Le boycott par les États-Unis du prochain sommet du G20 à Johannesburg suscite de vives inquiétudes et critiques en Afrique. Selon Djibril Gningue, analyste sénégalais, la décision de Washington, qui refuse d’envoyer tout représentant, n’est pas liée aux allégations sud-africaines contestées, mais repose sur des calculs stratégiques visant à entraver la montée d’un monde multipolaire et constitue une atteinte directe à la dignité et à la souveraineté du continent africain.
I. Contexte : Un boycott lourd de sens politique
Le sommet du G20, prévu à Johannesburg les 22 et 23 novembre 2025, devait marquer une première historique en se tenant sur le sol africain. Cette étape est cependant éclipsée par la décision radicale du président américain Donald Trump, qui a non seulement demandé l’exclusion de l’Afrique du Sud du G20, mais a également confirmé le 7 novembre qu’aucun représentant américain ne participerait à l’événement.
Cette décision fait suite à une escalade de tensions entre les deux pays, notamment après l’imposition de droits de douane de 30 % sur l’Afrique du Sud par Washington plus tôt cette année.
II. Le Boycott : Une réponse au défi posé par les BRICS
S’exprimant depuis Dakar, Djibril Gningue, du Groupe de recherche et de Dappio – Conseil (GRADEC), affirme que le motif officiel avancé par Washington – les allégations non fondées de « génocide des fermiers blancs » – n’est qu’un prétexte. L’analyste y voit plutôt une réponse à la montée en puissance d’alternatives géopolitiques, notamment les BRICS.
> « Trump est aujourd’hui directement menacé par les BRICS, c’est-à-dire la Chine, la Russie, l’Inde, l’Afrique du Sud et le Brésil. D’autant plus que les BRICS représentent désormais environ 33 % du PIB mondial, dépassant largement le G7. Cela constitue donc une menace réelle, » a commenté M. Gningue.

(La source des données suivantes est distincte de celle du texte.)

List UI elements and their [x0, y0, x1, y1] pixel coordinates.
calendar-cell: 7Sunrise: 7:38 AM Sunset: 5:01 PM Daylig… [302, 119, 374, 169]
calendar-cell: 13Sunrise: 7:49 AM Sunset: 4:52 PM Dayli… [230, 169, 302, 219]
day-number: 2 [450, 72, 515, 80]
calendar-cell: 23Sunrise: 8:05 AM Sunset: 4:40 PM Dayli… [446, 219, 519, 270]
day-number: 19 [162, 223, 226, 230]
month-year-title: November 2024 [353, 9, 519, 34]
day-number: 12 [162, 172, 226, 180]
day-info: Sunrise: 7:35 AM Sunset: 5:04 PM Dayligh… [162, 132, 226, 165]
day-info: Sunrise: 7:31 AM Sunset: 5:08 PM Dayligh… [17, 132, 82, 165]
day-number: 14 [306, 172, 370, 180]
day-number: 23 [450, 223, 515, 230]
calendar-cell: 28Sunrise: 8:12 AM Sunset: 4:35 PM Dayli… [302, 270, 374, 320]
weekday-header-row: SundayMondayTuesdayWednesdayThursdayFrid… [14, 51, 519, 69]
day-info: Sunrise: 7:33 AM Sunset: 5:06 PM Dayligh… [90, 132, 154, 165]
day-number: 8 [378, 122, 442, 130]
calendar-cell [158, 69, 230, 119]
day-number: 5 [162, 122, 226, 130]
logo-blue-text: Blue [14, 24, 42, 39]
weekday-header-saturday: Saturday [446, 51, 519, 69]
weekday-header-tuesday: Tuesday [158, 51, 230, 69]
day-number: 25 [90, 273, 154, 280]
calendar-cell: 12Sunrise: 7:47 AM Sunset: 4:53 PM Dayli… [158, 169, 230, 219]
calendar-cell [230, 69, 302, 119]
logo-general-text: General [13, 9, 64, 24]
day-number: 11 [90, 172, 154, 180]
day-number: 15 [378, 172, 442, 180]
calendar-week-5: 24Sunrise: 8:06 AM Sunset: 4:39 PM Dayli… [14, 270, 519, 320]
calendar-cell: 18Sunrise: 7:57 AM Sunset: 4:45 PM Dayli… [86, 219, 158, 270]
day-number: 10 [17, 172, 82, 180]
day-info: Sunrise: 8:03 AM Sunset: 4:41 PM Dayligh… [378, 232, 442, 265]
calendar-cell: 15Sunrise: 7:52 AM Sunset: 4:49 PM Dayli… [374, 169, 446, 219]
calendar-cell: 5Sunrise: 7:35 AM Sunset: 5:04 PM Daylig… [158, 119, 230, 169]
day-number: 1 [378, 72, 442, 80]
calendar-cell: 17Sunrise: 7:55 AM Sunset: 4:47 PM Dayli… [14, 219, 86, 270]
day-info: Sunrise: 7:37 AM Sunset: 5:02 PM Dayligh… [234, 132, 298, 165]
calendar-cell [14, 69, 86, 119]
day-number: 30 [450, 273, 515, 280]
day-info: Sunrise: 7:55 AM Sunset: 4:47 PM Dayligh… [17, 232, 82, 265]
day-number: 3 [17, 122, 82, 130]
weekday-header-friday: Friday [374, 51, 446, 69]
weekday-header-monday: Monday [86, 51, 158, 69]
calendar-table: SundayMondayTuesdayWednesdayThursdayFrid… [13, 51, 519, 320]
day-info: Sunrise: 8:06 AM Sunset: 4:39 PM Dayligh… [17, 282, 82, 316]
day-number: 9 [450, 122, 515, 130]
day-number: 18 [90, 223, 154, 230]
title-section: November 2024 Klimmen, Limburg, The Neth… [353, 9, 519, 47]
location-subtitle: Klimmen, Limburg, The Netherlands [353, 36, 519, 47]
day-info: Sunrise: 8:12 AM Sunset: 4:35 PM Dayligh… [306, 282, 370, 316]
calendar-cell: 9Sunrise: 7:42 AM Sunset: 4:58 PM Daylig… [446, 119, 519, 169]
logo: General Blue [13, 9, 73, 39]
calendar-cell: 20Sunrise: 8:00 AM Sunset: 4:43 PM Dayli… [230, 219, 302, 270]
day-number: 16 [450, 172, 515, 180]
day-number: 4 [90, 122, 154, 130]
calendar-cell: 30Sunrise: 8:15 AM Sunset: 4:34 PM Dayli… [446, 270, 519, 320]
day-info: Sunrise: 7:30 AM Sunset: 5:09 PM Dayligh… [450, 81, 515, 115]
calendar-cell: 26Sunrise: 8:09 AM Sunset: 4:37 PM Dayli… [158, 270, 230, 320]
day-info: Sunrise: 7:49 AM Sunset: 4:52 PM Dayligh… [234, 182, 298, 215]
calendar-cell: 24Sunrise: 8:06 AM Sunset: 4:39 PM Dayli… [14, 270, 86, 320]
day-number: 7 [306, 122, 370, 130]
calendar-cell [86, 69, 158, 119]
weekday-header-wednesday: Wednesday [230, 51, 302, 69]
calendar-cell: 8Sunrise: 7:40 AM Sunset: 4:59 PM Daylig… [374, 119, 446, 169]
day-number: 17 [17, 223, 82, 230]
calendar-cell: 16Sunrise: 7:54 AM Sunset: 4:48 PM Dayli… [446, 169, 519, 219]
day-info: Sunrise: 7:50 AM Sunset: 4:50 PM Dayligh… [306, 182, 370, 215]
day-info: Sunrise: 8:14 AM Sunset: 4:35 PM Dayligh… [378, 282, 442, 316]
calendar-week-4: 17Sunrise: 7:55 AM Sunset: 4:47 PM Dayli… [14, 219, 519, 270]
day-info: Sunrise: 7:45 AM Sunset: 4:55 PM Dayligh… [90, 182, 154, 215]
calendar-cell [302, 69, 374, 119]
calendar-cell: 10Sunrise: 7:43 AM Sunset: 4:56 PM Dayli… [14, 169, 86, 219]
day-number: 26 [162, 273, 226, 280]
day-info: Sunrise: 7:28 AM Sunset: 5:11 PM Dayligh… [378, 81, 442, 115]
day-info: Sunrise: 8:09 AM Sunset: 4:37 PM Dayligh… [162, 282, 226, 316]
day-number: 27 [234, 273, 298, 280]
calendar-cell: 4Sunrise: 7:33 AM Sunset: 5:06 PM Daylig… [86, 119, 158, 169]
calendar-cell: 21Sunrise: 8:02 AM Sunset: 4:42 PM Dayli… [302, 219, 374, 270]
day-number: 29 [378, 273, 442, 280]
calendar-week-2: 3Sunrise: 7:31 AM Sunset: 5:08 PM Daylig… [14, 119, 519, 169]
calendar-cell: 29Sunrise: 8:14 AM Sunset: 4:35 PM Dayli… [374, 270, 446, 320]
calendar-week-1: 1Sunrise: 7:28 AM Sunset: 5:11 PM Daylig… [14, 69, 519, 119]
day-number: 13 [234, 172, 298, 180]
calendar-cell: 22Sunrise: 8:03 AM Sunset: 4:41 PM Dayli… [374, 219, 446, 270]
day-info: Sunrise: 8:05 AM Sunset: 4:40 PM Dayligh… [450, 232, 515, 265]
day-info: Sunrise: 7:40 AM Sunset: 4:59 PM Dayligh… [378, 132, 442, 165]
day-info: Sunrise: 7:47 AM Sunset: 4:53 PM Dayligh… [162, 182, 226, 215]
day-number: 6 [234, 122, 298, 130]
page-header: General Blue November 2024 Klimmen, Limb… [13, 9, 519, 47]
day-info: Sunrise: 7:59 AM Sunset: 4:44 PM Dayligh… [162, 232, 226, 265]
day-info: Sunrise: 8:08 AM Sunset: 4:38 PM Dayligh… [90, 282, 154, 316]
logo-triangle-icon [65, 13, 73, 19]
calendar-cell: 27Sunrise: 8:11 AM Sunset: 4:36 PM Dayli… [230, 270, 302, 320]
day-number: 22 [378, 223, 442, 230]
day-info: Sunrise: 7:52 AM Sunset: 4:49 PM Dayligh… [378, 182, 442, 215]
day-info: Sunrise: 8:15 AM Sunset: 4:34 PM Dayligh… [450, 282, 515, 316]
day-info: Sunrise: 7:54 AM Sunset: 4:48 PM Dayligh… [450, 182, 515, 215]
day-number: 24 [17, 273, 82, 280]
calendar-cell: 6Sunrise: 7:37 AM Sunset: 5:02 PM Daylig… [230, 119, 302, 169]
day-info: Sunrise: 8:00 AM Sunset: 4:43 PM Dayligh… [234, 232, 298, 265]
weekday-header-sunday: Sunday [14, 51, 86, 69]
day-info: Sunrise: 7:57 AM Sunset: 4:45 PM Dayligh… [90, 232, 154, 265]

Selon lui, cette pression américaine sur les pays du Sud est une réaction au « vent » de souveraineté qui souffle sur le monde, et particulièrement sur l’Afrique, et vise à freiner l’émergence d’un monde multipolaire jugé inévitable et souhaitable.
III. Une atteinte à la souveraineté et à la dignité africaine
L’analyste a également lié la position américaine à la plainte déposée par l’Afrique du Sud devant la CPI contre Israël pour crimes de guerre à Gaza. Pour M. Gningue, la plainte sud-africaine était justifiée face à l’extermination de milliers de Palestiniens, et toute tentative d’utiliser cette affaire comme justification du boycott est motivée par l’intérêt personnel de Washington.
Alors que l’Afrique du Sud doit céder la présidence du G20 aux États-Unis pour 2026, l’analyste sénégalais a qualifié la posture américaine d’attaque contre l’ensemble du continent.
> « L’Amérique ne cherche pas à empêcher l’Afrique de porter atteinte à sa souveraineté. C’est tout le contraire. C’est l’Afrique qui a toutes les raisons de dissuader les États-Unis de violer sa souveraineté, » a-t-il déclaré, dénonçant une initiative qui « porte atteinte à la dignité et à l’honneur de l’Afrique tout entière ».
Pour répondre à cette pression et affirmer son poids sur la scène mondiale, Djibril Gningue a exhorté les nations africaines à renforcer leur unité et leur cohésion, notamment en agissant de concert sur des questions concrètes, telles que l’obtention d’une représentation permanente au Conseil de sécurité de l’ONU.